Patient details (name, address, date of birth, sex and ethnicity) are needed in case a danger or warning needs to be entered in the NHI database, as explained above. The patient details are held at CARM and remain totally confidential. They also help to identify duplicates if a report has already been received from another source. Please provide the NHI number, if known.

Step 2: The medicine(s) including OTC and alternative health products

The name of the medicine (and brand name if available) suspected of causing the reaction and dose is necessary. Ideally list all medicines including OTC and herbal or alternative remedies, and asterisk the suspected medicine if known. Also provide dates of starting and stopping the medicines as this information is particularly helpful when assessing causality.

Step 3: The event

It is important to provide the date of onset of the adverse reaction as this is crucial for causality assessment. The more details, the better; list symptoms, signs, laboratory results, past medical history. Also describe what happened later: did the person fully recover after withdrawal of the medicine (dechallenge), did they have a similar reaction if the medicine was used again (rechallenge), and was the event severe or fatal? Give any alternative diagnoses that have been excluded. More evidence will provide the CARM medical assessor with more certainty when deciding whether the medicine caused the adverse reaction.

If in doubt, report!

Please do not hesitate to report any suspected reaction of clinical concern, even if you are unable to supply all the details outlined above. A copy of the patient's discharge letter from the hospital or specialist is always helpful. It is particularly important to report reactions that are serious, unexpected or of clinical concern, or involve new medicines or interactions.
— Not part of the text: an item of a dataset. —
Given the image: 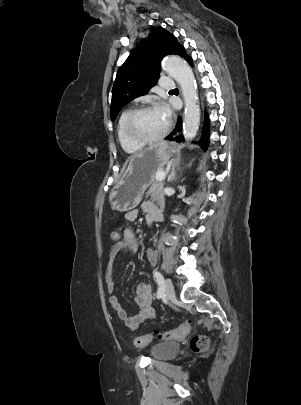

MARC has a list of medicines with adverse reactions of current concern. Health professionals are additionally encouraged to report these reactions to CARM for causality assessment before review by MARC. This list of Adverse Reactions of Current Concern can be found in each issue of Prescriber Update and on the Medsafe web site (

IMMP events too

Any adverse events in patients taking medicines on the Intensive Medicines Monitoring Programme (IMMP) can also be reported on the CARM reporting form.  A list of the IMMP medicines can be found in Prescriber Update, on the CARM and Medsafe websites, and in the New Ethicals Catalogue (on page 8).